For anyone who might be willing to help, I’ve created a bit more of a refined reproduction of the issue that shows the codegen problem here: https://github.com/BurntSushi/memchr-2.6-mov-regression

Any help would be appreciated!

This seems to be a register pressure issue. For me, LLVM has hoisted this load of index2, but spills it to the stack as 0x10(%rsp) instead of keeping it in a register: https://github.com/BurntSushi/memchr/blob/2.6.4/src/arch/generic/packedpair.rs#L237

Thanks! I’ll take a look later.

For Assembly, the best way in my experience is to use perf on Linux.
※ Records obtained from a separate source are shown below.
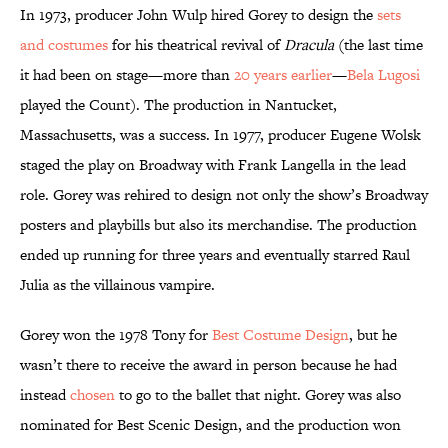
In 1973, producer John Wulp hired Gorey to design the
sets
and costumes
for his theatrical revival of
Dracula
(the last time
it had been on stage—more than
20 years earlier
—
Bela Lugosi
played the Count). The production in Nantucket,
Massachusetts, was a success. In 1977, producer Eugene Wolsk
staged the play on Broadway with Frank Langella in the lead
role. Gorey was rehired to design not only the show’s Broadway
posters and playbills but also its merchandise. The production
ended up running for three years and eventually starred Raul
Julia as the villainous vampire.
Gorey won the 1978 Tony for
Best Costume Design
, but he
wasn’t there to receive the award in person because he had
instead
chosen
to go to the ballet that night. Gorey was also
nominated for Best Scenic Design, and the production won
It should be pretty clear where the hotspot is in functions like memchr::arch::x86_64::avx2::packedpair::Finder::find_impl. Look for the SIMD instructions starting with v. That should be where most of the time is being spent. Then compare those with the instructions used in memchr 2.5.0.

But I’ll take a look now that I have a repro. Just not sure when. Thank you!